Sharifi Nima, Dahut William L, Steinberg Seth M, Figg William D, Tarassoff Christopher, Arlen Philip, Gulley James L
Center for Cancer Research, National Cancer Institute/NIH, 10 Center Drive, Bethesda, MD 20892, USA.
BJU Int. 2005 Nov;96(7):985-9. doi: 10.1111/j.1464-410X.2005.05798.x.
To determine the natural history of patients with prostate cancer who start initial androgen-deprivation therapy (ADT) for biochemical failure with no radiographic evidence of disease (D0) or with radiographic metastatic disease (D2), as the history is either not well-defined or is changing, and such data are critical for guiding therapy after prostate cancer recurrence.
We retrospectively assessed the time to androgen-independence (AI), defined as the first sustained rise in prostate-specific antigen (PSA) level on ADT, time to metastatic disease and overall survival for 80 patients with metastatic prostate cancer in clinical trials at the National Cancer Institute.

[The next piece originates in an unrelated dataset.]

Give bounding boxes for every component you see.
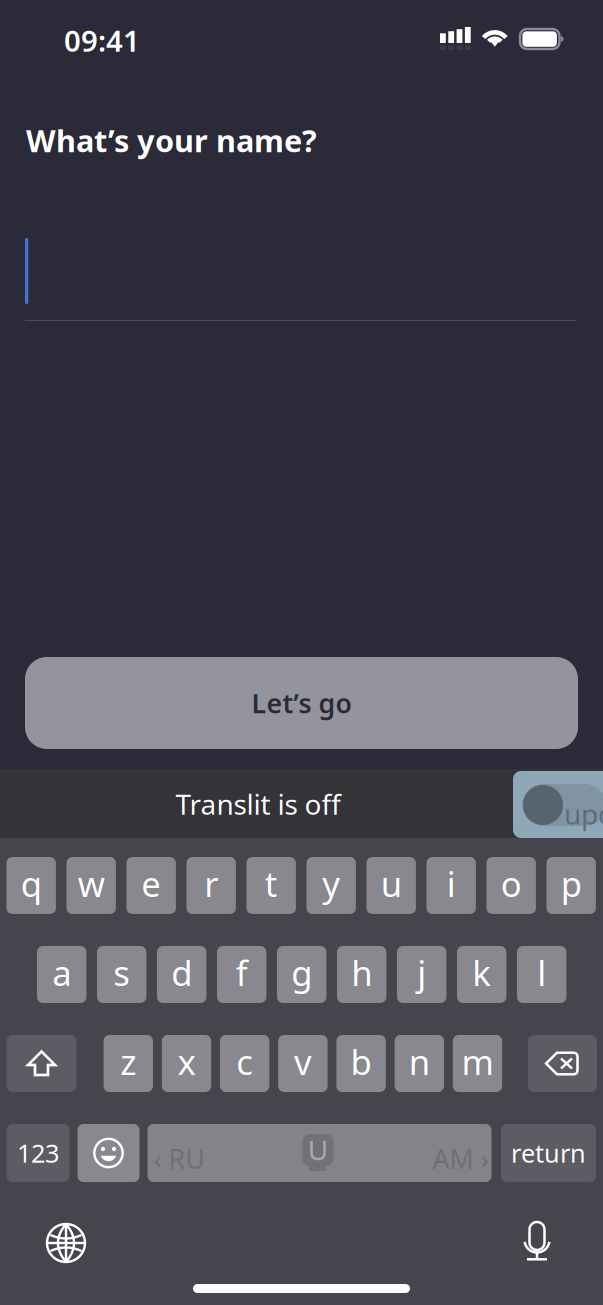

ADT was initiated after metastatic disease in 37 patients and before metastatic disease in 43 patients; in these 43 patients, the median time to developing metastatic disease on ADT was 37.8 months. The median time to AI from the initiation of ADT was 19.3 and 13.1 months in D0 and D2 patients, respectively. The median overall survival from the start of ADT was 89.0 and 63.0 months, and the median overall survival from the time of AI was 63.1 and 44.2 months in D0 and D2 patients, respectively. These 80 patients, which included 43 who had no metastatic disease when starting ADT, had a median survival of 54.8 months after AI prostate cancer.

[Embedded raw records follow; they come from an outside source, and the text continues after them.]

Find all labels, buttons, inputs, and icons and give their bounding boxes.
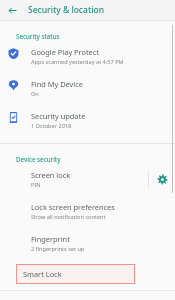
button[interactable]: Lock screen preferences: [0, 195, 175, 227]
staticText: Screen lock: [31, 170, 71, 180]
button[interactable]: Smart Lock: [16, 264, 135, 284]
button[interactable]: Find My Device: [0, 72, 175, 104]
staticText: Device security: [16, 155, 61, 163]
staticText: Apps scanned yesterday at 4:57 PM: [31, 58, 124, 66]
staticText: Find My Device: [31, 79, 83, 89]
button[interactable]: Fingerprint: [0, 227, 175, 259]
staticText: Security status: [16, 32, 60, 40]
staticText: Fingerprint: [31, 234, 70, 244]
staticText: On: [31, 90, 39, 98]
staticText: Security update: [31, 111, 86, 121]
staticText: PIN: [31, 181, 41, 189]
button[interactable]: Security update: [0, 104, 175, 136]
staticText: Smart Lock: [23, 269, 62, 279]
staticText: Lock screen preferences: [31, 202, 115, 212]
button[interactable]: Screen lock settings: [149, 166, 175, 192]
staticText: 2 fingerprints set up: [31, 245, 85, 253]
staticText: Google Play Protect: [31, 47, 99, 57]
staticText: 1 October 2018: [31, 122, 72, 130]
button[interactable]: Google Play Protect: [0, 40, 175, 72]
staticText: Show all notification content: [31, 213, 106, 221]
button[interactable]: Back: [5, 3, 19, 17]
staticText: Security & location: [28, 4, 104, 16]
button[interactable]: Screen lock: [0, 163, 148, 195]
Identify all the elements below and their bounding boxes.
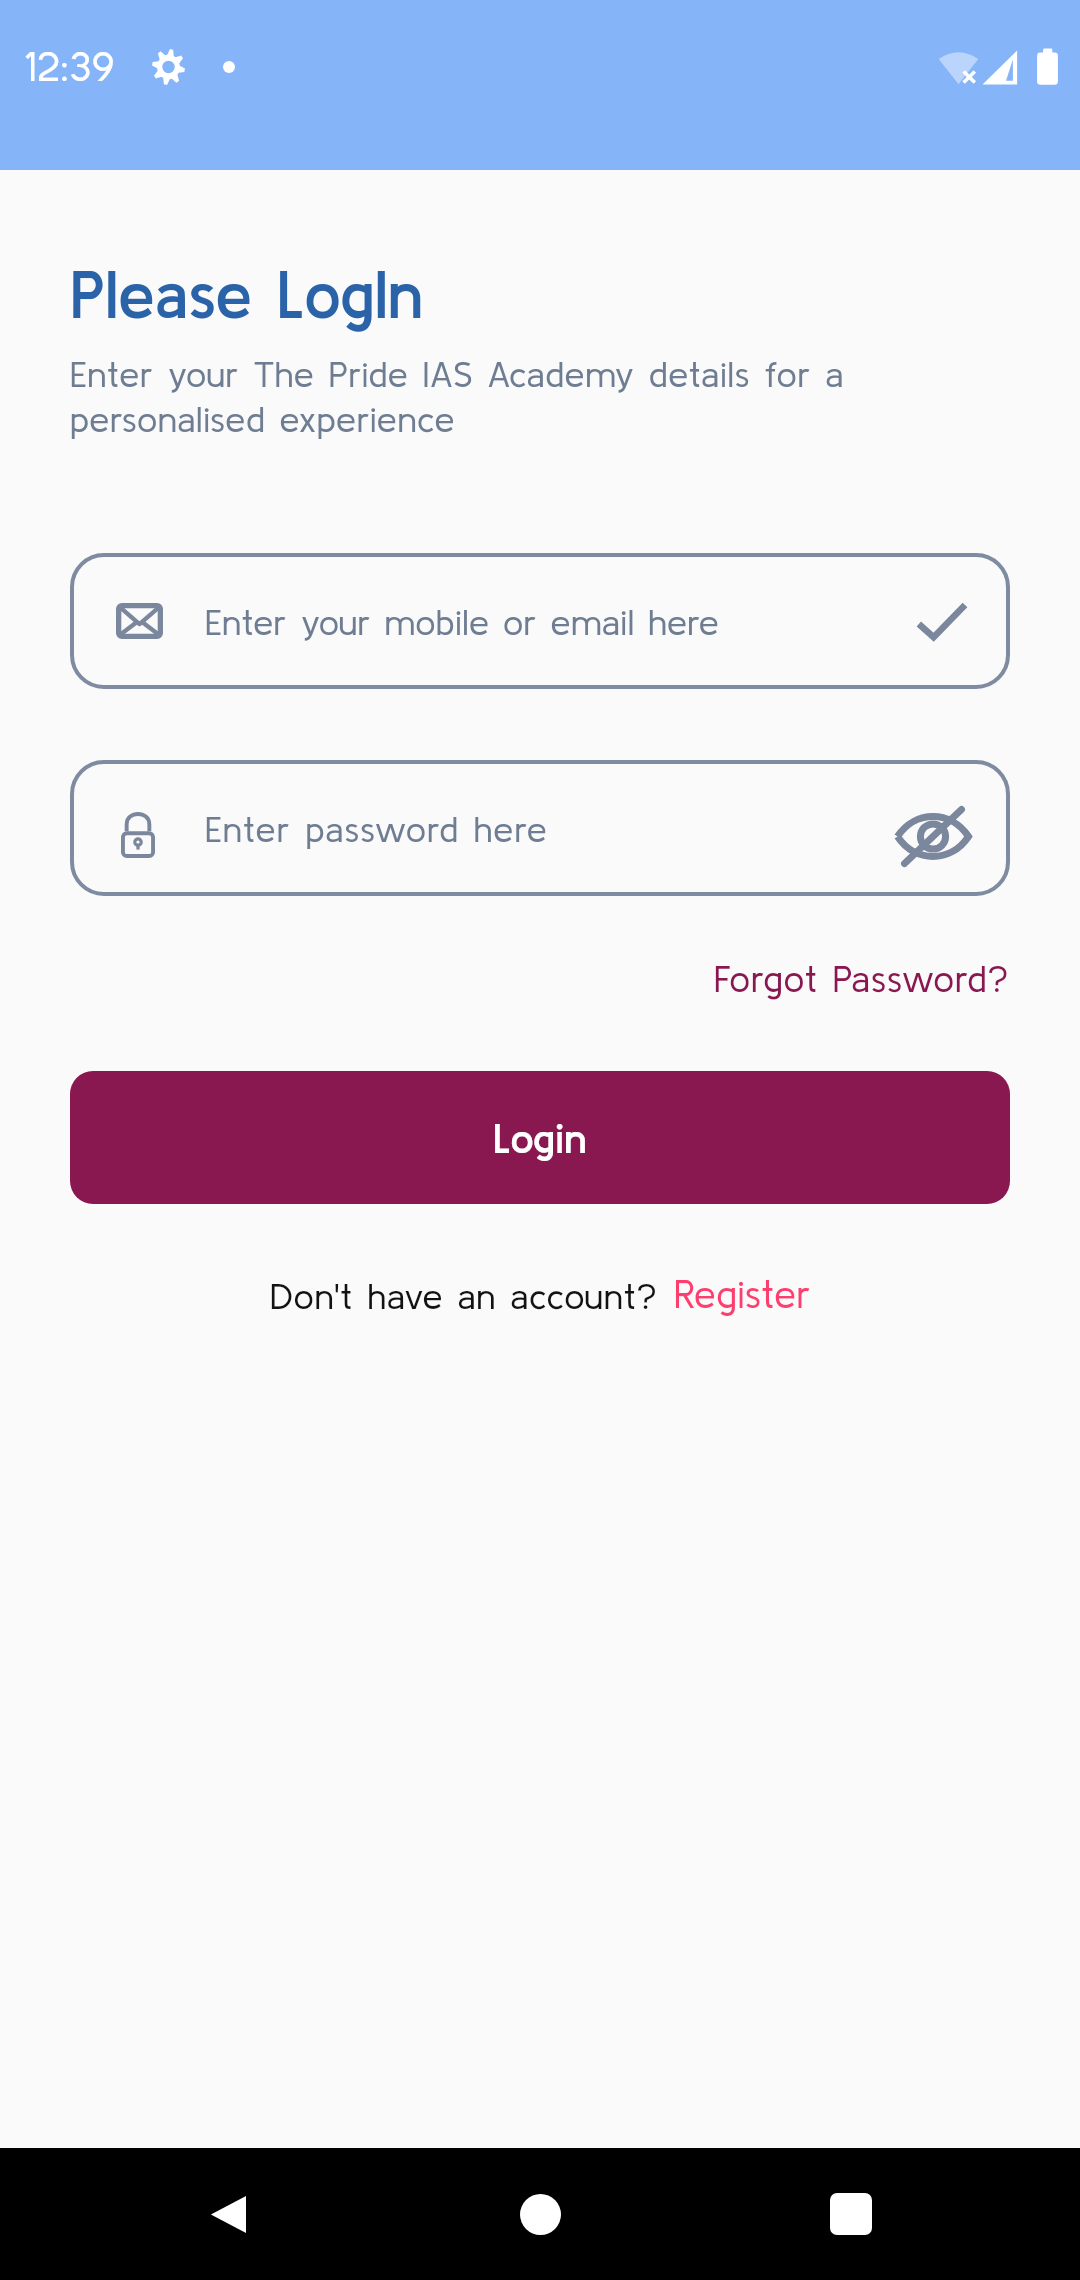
staticText: Don't have an account? (270, 1275, 658, 1316)
button[interactable]: Recent apps (751, 2148, 951, 2280)
button[interactable] (70, 760, 1010, 896)
button[interactable]: Home (440, 2148, 640, 2280)
button[interactable]: Register (674, 1272, 811, 1316)
button[interactable] (70, 553, 1010, 689)
button[interactable]: Show password (874, 796, 992, 876)
staticText: Enter your The Pride IAS Academy details… (70, 353, 1030, 439)
button[interactable]: Forgot Password? (714, 958, 1010, 1000)
button[interactable]: Verified (898, 589, 986, 655)
button[interactable]: Login (70, 1071, 1010, 1204)
staticText: Login (493, 1114, 587, 1162)
staticText: Please LogIn (70, 257, 423, 332)
button[interactable]: Back (126, 2148, 326, 2280)
staticText: Enter your mobile or email here (205, 601, 720, 642)
staticText: 12:39 (24, 43, 116, 90)
staticText: Enter password here (205, 808, 548, 849)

We describe the natural history of AI prostate cancer in D0 patients who eventually developed metastasis, and in D2 patients. The results suggest a longer than expected survival with AI prostate cancer, and to our knowledge this is the first study to report the time to metastatic disease for D0 patients from ADT and from AI. These results can be used to help design clinical trials in patients with D0 prostate cancer.
确定因生化复发而开始初始雄激素剥夺治疗(ADT)且无疾病影像学证据(D0)或有影像学转移疾病(D2)的前列腺癌患者的自然病史,因为目前对此类患者的病史定义尚不明确或正在发生变化,而这些数据对于指导前列腺癌复发后的治疗至关重要。
我们回顾性评估了美国国立癌症研究所临床试验中80例转移性前列腺癌患者达到雄激素非依赖(AI)的时间(定义为ADT期间前列腺特异性抗原(PSA)水平首次持续升高)、发生转移疾病的时间以及总生存期。
37例患者在发生转移疾病后开始ADT,43例患者在发生转移疾病前开始ADT;在这43例患者中,ADT期间发生转移疾病的中位时间为37.8个月。D0和D2患者从开始ADT到达到AI的中位时间分别为19.3个月和13.1个月。从开始ADT起的中位总生存期在D0和D2患者中分别为89.0个月和63.0个月,从达到AI起的中位总生存期在D0和D2患者中分别为63.1个月和44.2个月。这80例患者中,包括43例开始ADT时无转移疾病的患者,在前列腺癌达到AI后的中位生存期为54.8个月。
我们描述了最终发生转移的D0患者以及D2患者中AI前列腺癌的自然病史。结果表明AI前列腺癌患者的生存期比预期更长,据我们所知,这是第一项报告D0患者从ADT到发生转移疾病以及从AI到发生转移疾病时间的研究。这些结果可用于帮助设计D0前列腺癌患者的临床试验。